Stored data entries:

==========

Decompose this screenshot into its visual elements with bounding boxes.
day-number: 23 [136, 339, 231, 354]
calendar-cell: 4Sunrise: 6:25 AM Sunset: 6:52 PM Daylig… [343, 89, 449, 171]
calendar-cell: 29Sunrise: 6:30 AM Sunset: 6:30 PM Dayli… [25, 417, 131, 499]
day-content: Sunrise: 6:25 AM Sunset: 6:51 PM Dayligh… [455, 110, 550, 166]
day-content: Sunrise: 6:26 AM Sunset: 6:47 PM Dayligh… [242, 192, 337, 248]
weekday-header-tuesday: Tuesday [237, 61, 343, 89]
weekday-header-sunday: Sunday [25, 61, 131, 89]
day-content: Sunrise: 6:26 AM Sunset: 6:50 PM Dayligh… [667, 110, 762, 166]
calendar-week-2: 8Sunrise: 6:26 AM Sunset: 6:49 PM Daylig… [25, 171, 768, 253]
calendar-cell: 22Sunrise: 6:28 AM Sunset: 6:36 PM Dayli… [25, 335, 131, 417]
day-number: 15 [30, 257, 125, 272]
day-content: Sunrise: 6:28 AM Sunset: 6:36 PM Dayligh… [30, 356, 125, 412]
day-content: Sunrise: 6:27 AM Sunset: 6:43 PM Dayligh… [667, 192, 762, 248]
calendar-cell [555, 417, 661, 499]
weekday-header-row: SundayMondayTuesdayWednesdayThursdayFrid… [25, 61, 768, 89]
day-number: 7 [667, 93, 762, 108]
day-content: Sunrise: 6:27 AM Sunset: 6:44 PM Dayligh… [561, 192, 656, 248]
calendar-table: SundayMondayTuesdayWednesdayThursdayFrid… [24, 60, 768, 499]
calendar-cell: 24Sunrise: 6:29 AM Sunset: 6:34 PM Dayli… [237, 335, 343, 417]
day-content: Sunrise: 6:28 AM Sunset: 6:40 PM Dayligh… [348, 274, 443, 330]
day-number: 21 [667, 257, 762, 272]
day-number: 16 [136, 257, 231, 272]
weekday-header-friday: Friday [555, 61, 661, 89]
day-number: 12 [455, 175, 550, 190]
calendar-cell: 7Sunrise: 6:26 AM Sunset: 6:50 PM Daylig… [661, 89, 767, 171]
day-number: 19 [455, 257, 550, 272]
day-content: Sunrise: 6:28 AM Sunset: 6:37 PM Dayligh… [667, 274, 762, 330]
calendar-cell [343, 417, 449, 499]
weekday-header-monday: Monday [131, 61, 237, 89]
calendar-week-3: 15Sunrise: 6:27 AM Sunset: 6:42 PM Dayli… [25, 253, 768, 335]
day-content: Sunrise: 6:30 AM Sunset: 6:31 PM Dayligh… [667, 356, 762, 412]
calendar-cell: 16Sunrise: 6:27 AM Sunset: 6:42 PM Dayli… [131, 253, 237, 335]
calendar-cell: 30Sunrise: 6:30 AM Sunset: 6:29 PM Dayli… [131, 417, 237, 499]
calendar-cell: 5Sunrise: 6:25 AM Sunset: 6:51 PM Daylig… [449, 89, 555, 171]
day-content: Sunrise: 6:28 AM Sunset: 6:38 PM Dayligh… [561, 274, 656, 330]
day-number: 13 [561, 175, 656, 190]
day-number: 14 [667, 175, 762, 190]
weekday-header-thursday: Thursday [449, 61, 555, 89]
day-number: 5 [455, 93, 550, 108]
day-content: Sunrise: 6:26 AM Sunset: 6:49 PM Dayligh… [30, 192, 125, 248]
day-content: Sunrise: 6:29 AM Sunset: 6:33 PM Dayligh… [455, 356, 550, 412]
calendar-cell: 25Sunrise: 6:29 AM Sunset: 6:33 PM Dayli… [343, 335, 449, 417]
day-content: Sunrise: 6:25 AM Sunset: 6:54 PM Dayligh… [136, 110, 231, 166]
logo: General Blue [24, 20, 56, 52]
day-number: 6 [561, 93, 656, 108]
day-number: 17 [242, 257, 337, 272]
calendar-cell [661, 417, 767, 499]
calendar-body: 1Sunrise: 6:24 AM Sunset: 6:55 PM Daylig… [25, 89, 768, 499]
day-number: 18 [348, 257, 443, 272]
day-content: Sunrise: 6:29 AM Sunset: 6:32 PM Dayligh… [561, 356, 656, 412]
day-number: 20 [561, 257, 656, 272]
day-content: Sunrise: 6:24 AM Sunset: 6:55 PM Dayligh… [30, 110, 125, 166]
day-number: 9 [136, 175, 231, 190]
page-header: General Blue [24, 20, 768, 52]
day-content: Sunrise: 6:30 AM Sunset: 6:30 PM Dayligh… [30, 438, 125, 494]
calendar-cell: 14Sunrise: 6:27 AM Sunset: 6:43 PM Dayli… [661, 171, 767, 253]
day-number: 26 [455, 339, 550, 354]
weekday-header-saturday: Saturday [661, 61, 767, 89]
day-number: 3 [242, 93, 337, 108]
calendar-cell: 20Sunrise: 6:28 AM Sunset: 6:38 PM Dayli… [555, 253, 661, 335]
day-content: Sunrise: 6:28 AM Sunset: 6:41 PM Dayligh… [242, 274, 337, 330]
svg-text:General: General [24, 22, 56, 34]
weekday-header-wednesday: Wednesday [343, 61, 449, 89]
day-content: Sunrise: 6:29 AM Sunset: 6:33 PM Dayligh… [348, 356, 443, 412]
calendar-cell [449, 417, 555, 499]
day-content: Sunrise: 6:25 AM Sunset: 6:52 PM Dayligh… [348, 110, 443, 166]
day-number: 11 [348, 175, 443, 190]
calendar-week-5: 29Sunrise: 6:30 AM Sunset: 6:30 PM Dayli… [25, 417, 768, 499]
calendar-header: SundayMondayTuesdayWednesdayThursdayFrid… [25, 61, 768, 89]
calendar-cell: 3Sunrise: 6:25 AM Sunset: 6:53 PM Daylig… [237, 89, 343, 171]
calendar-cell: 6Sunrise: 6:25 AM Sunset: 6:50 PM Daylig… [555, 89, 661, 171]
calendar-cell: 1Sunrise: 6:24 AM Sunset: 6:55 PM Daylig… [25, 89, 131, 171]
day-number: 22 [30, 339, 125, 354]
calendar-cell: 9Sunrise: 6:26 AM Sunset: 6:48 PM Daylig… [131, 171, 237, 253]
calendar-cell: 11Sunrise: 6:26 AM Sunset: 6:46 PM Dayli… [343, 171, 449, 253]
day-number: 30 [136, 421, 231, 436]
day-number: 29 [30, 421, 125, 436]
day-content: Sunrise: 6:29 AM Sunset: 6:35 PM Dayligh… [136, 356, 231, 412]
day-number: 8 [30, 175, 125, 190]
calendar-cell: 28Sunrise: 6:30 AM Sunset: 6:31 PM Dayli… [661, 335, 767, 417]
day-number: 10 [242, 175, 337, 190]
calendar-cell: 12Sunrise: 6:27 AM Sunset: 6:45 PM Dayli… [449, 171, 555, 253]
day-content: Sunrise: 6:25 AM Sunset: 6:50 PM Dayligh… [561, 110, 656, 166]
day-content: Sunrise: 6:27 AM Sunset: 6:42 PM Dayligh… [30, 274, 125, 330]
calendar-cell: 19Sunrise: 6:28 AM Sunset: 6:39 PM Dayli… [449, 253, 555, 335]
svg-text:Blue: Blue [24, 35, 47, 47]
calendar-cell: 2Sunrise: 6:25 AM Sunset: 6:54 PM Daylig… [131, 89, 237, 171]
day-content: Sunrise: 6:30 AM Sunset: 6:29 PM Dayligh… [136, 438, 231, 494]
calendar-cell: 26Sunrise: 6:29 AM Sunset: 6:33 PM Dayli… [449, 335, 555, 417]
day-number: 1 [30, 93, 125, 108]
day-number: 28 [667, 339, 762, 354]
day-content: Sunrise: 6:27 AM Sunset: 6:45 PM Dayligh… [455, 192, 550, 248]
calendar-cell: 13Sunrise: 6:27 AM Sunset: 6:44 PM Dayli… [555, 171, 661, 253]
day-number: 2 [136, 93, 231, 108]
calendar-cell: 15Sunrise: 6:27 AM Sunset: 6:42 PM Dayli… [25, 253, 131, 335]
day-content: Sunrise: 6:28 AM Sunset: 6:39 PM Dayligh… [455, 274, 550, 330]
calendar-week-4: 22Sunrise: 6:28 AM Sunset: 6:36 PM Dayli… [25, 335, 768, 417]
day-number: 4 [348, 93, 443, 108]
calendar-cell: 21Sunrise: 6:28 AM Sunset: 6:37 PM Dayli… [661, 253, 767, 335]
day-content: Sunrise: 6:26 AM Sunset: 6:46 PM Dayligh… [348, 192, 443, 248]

==========

(WORK TO COMPLETE):
State the number of lines in the data that carry "SundayMondayTuesdayWednesdayThursdayFrid", and add nothing to it.

(EXERCISE RESULT):
3